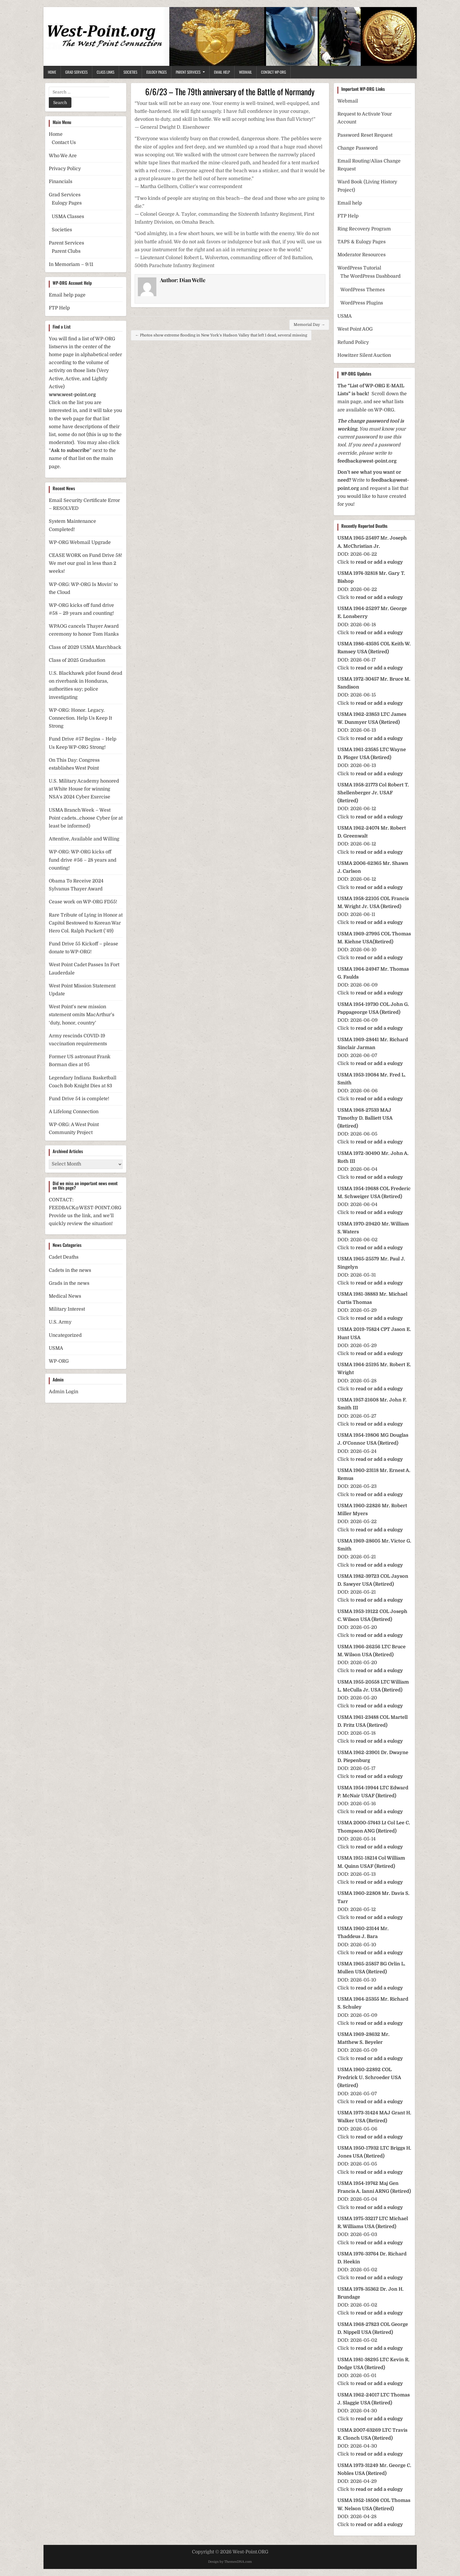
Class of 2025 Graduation (77, 660)
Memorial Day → (309, 324)
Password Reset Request (364, 135)
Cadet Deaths (63, 1257)
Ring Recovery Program (364, 229)
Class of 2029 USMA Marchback (85, 647)
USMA (56, 1348)
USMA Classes (68, 216)
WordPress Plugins (361, 303)
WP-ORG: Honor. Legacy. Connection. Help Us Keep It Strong (80, 718)
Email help (349, 203)
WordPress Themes (362, 289)
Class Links (105, 72)
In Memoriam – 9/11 (71, 264)
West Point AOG (355, 329)
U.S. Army (60, 1322)
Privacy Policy (65, 168)
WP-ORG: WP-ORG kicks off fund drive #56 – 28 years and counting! (82, 859)
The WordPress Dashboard (370, 276)
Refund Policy (353, 342)
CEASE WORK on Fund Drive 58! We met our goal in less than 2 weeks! (85, 563)
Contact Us (64, 142)
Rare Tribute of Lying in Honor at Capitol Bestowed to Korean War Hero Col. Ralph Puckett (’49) (86, 923)
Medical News (65, 1296)
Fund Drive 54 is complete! (79, 1098)
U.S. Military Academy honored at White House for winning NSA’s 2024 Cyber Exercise (84, 789)
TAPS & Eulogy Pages (361, 241)
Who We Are (63, 155)
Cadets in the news (70, 1270)
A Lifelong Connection (73, 1111)
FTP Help (59, 308)
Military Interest (67, 1309)
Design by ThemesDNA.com (230, 2562)
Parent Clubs (66, 251)
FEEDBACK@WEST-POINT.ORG (85, 1207)
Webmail (245, 72)
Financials (60, 181)
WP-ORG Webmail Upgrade (80, 542)
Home (52, 72)
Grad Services (76, 72)
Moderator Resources (361, 254)
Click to (370, 562)
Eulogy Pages (156, 72)
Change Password (357, 148)
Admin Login (63, 1391)
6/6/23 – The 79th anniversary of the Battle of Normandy (230, 92)
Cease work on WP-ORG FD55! (83, 902)
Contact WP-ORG (273, 72)
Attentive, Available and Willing (84, 839)
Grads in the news (69, 1283)
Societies (130, 72)
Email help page (67, 295)
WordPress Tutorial (359, 268)
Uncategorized (65, 1335)
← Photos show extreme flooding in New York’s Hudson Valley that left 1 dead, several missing (221, 335)
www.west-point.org (72, 394)
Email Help (222, 72)
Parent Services (188, 72)
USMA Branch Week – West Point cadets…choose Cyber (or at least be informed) (86, 818)
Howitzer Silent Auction (364, 355)
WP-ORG (59, 1361)
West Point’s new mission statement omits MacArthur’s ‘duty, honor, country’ (81, 1014)
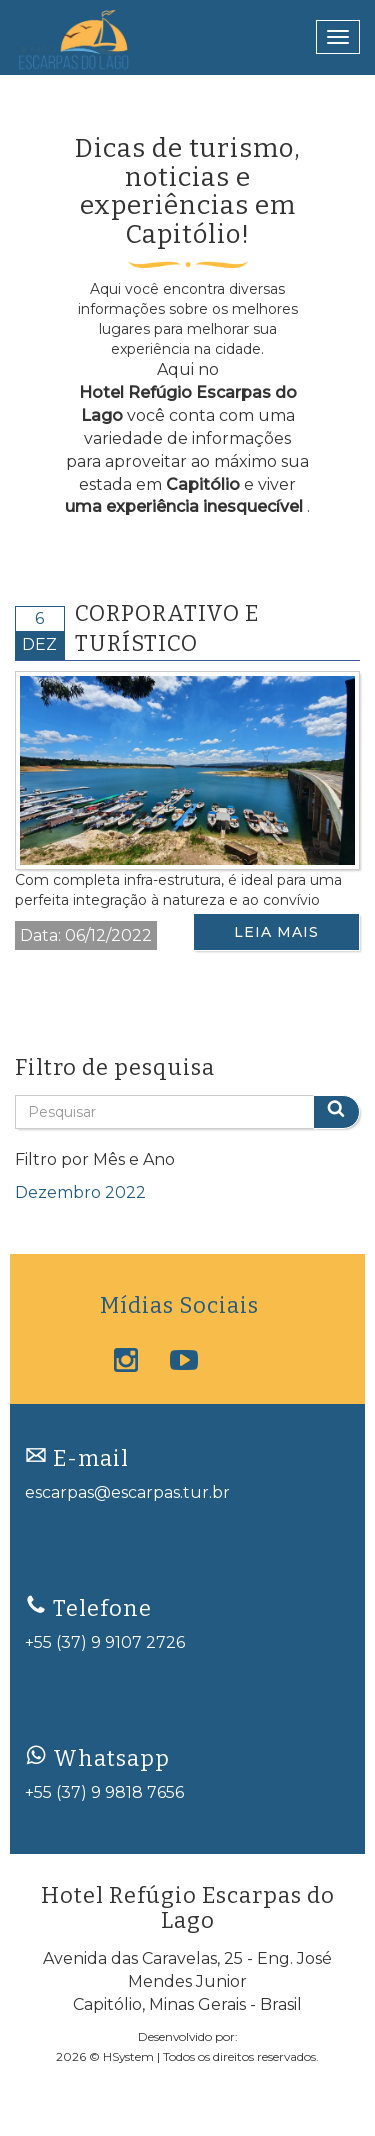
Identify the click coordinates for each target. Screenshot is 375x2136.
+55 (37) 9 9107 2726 (105, 1642)
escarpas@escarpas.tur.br (127, 1492)
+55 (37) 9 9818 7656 (104, 1792)
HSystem (128, 2056)
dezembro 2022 (80, 1192)
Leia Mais (276, 932)
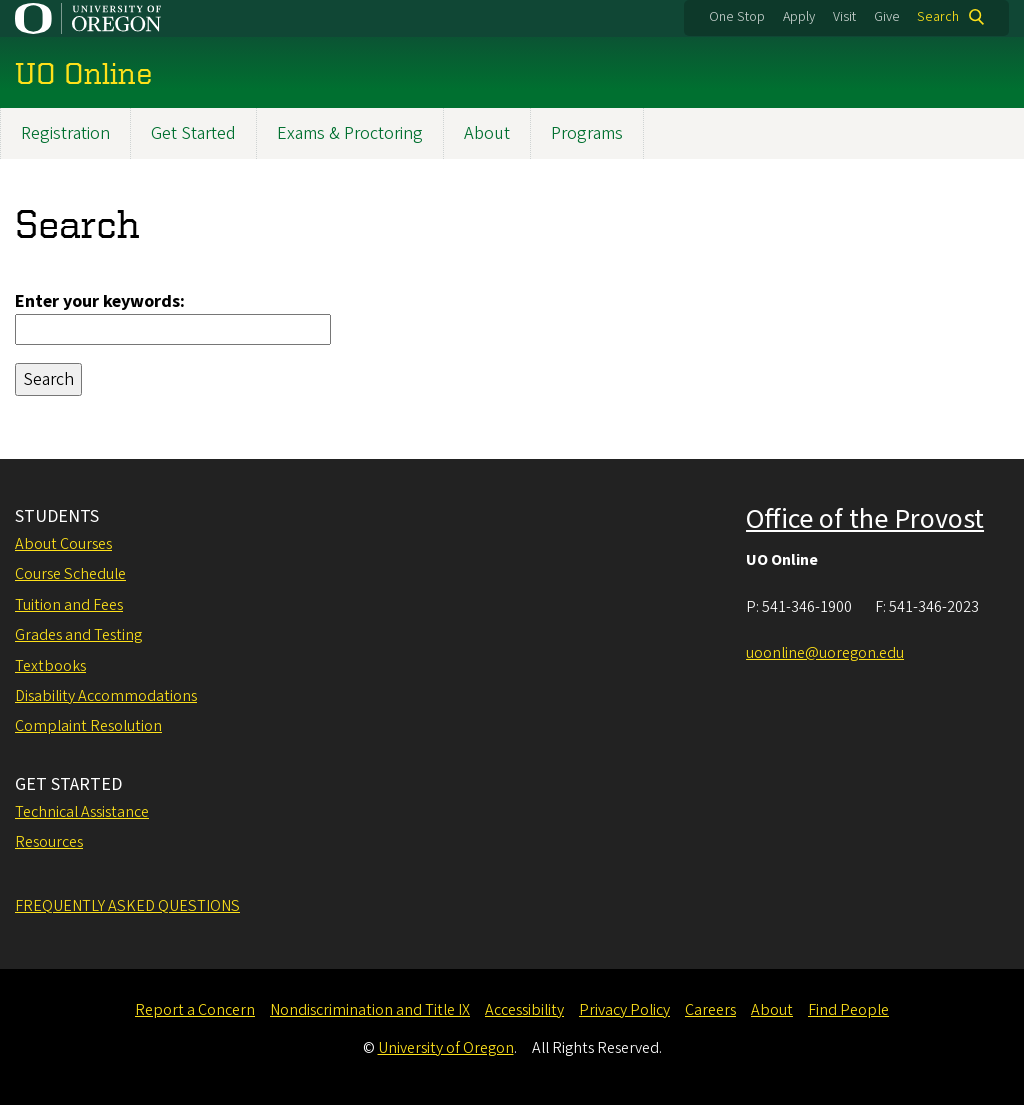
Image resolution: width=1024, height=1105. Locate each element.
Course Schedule (70, 574)
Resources (49, 842)
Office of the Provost (865, 519)
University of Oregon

=====

Copy out every line of the data above, taking care to leave the pictures out.

• Expected output:
Class of 2025 Graduation (77, 660)
Memorial Day → (309, 324)
Password Reset Request (364, 135)
Cadet Deaths (63, 1257)
Ring Recovery Program (364, 229)
Class of 2029 USMA Marchback (85, 647)
USMA (56, 1348)
USMA Classes (68, 216)
WordPress Plugins (361, 303)
WP-ORG: Honor. Legacy. Connection. Help Us Keep It Strong (80, 718)
Email help (349, 203)
WordPress Themes (362, 289)
Class Links (105, 72)
In Memoriam – 9/11 (71, 264)
West Point AOG (355, 329)
U.S. Army (60, 1322)
Privacy Policy (65, 168)
WP-ORG: WP-ORG kicks off fund drive #56 – 28 years and counting! (82, 859)
The WordPress Dashboard (370, 276)
Refund Policy (353, 342)
CEASE WORK on Fund Drive 58! We met our goal in less than 2 weeks! (85, 563)
Contact Us (64, 142)
Rare Tribute of Lying in Honor at Capitol Bestowed to Korean War Hero Col. Ralph Puckett (’49) (86, 923)
Medical News (65, 1296)
Fund Drive 54 is complete! (79, 1098)
U.S. Military Academy honored at White House for winning NSA’s 2024 Cyber Exercise (84, 789)
TAPS & Eulogy Pages (361, 241)
Who We Are (63, 155)
Cadets in the news (70, 1270)
A Lifelong Connection (73, 1111)
FTP Help (59, 308)
Military Interest (67, 1309)
Design by ThemesDNA.com (230, 2562)
Parent Clubs (66, 251)
FEEDBACK@WEST-POINT.ORG (85, 1207)
Webmail (245, 72)
Financials (60, 181)
WP-ORG Webmail Upgrade (80, 542)
Home (52, 72)
Grad Services (76, 72)
Moderator Resources (361, 254)
Click to (370, 562)
Eulogy Pages (156, 72)
Change Password (357, 148)
Admin Login (63, 1391)
6/6/23 – The 79th anniversary of the Battle of Normandy (230, 92)
Cease work on WP-ORG FD55! (83, 902)
Contact WP-ORG (273, 72)
Attentive, Available and Willing (84, 839)
Grads in the news (69, 1283)
Societies (130, 72)
Email help page (67, 295)
WordPress Tutorial (359, 268)
Uncategorized (65, 1335)
← Photos show extreme flooding in New York’s Hudson Valley that left 1 dead, several missing (221, 335)
www.west-point.org (72, 394)
Email Help (222, 72)
Parent Services (188, 72)
USMA Branch Week – West Point cadets…choose Cyber (or at least be informed) (86, 818)
Howitzer Silent Auction (364, 355)
WP-ORG (59, 1361)
West Point’s new mission statement omits MacArthur’s ‘duty, honor, country’ (81, 1014)
Identify the click coordinates for each target. Screenshot is 375x2136.
+55 (37) 9 9107 2726 (105, 1642)
escarpas@escarpas.tur.br (127, 1492)
+55 (37) 9 9818 7656 (104, 1792)
HSystem (128, 2056)
dezembro 2022 (80, 1192)
Leia Mais (276, 932)
Image resolution: width=1024, height=1105. Locate each element.
Course Schedule (70, 574)
Resources (49, 842)
Office of the Provost (865, 519)
University of Oregon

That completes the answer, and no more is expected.